Fannie Mae logic bomb would have caused shutdown and more!
A logic bomb allegedly planted by a former engineer at mortgage finance company Fannie Mae last fall would have decimated all 4,000 servers at the company, causing millions of dollars in damage and shutting down Fannie Mae for a least a week, prosecutors say.
Unix engineer Rajendrasinh Babubha Makwana, 35, was indicted in federal court in Maryland on a single count of computer sabotage for allegedly writing and planting the malicious code on Oct. 24, the day he was fired from his job. The malware had been set to detonate at 9:00 a.m. on Jan. 31, but was instead discovered by another engineer five days after it was planted, according to court records.
Makwana, an Indian national, was an employee of technology consulting firm OmniTech, but he worked full time on-site at Fannie Mae’s massive data center in Urbana, Maryland, for three years.
On the afternoon of Oct. 24, he was told he was being fired because of a scripting error he’d made earlier in the month, but he was allowed to work through the end of the day, according to an FBI affidavit in the case. “Despite Makwana’s termination, Makwana’s computer access was not immediately terminated,” wrote FBI agent Jessica Nye.
Five days later, another Unix engineer at the data center discovered the malicious code hidden inside a legitimate script that ran automatically every morning at 9:00 a.m.
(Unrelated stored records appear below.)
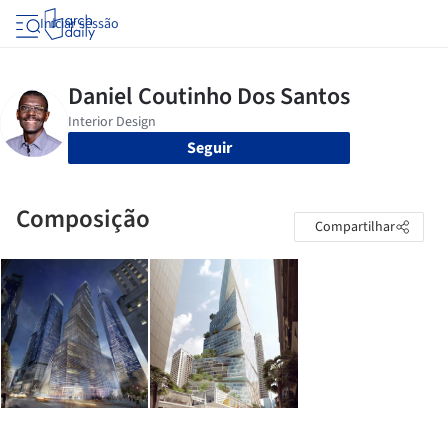
Iniciar sessão
Seguir
Composição
Compartilhar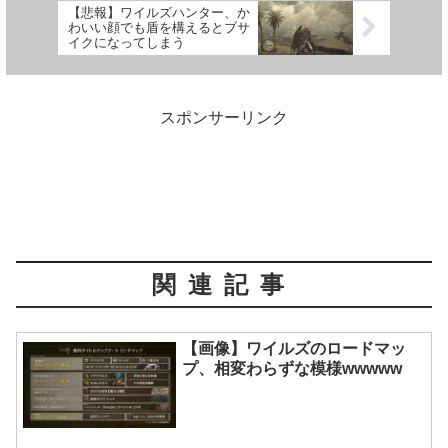
【悲報】ワイルズハンター、か
わいい顔でも盾を構えるとブサ
イクになってしまう
スポンサーリンク
関連記事
【画像】ワイルズのロードマッ
プ、相変わらずな模様wwwww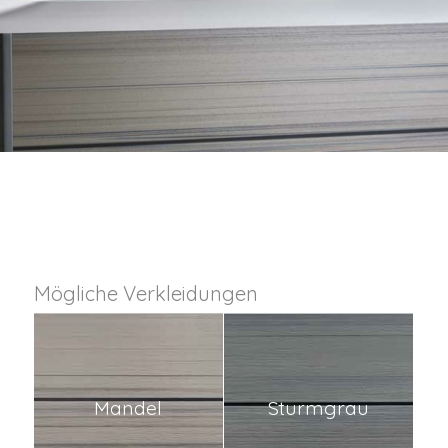
Mögliche Verkleidungen
Mandel
Sturmgrau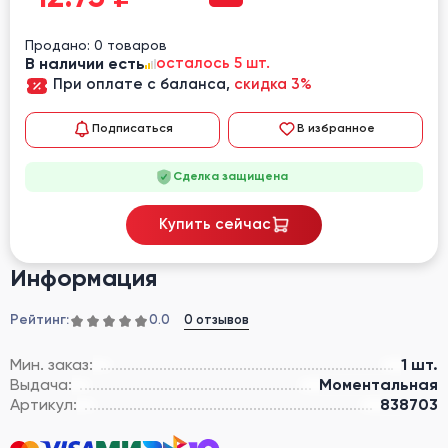
Продано: 0 товаров
В наличии есть
осталось 5 шт.
При оплате с баланса,
скидка 3%
Подписаться
В избранное
Сделка защищена
Купить сейчас
Информация
Рейтинг:
0 отзывов
0.0
Мин. заказ:
1 шт.
Выдача:
Моментальная
Артикул:
838703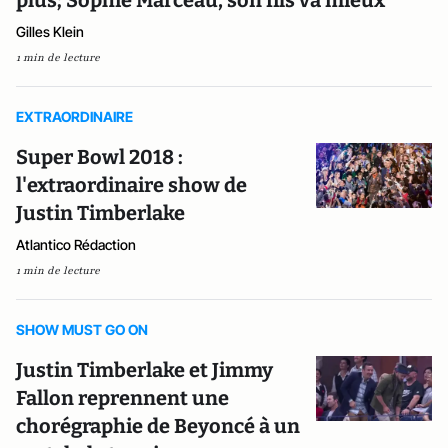
plus; Sophie Marceau, son fils va mieux
Gilles Klein
1 min de lecture
EXTRAORDINAIRE
Super Bowl 2018 :
l'extraordinaire show de
Justin Timberlake
Atlantico Rédaction
1 min de lecture
SHOW MUST GO ON
Justin Timberlake et Jimmy
Fallon reprennent une
chorégraphie de Beyoncé à un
Had it not been found, the FBI says the code would have executed a series of other scripts designed to block the company’s monitoring system, disable access to the server on which it was running, then systematically wipe out all 4,000 Fannie Mae servers, overwriting all their data with zeroes.
I understand why IT departments consider it sound management to cut off someone’s privileges just before you fire them.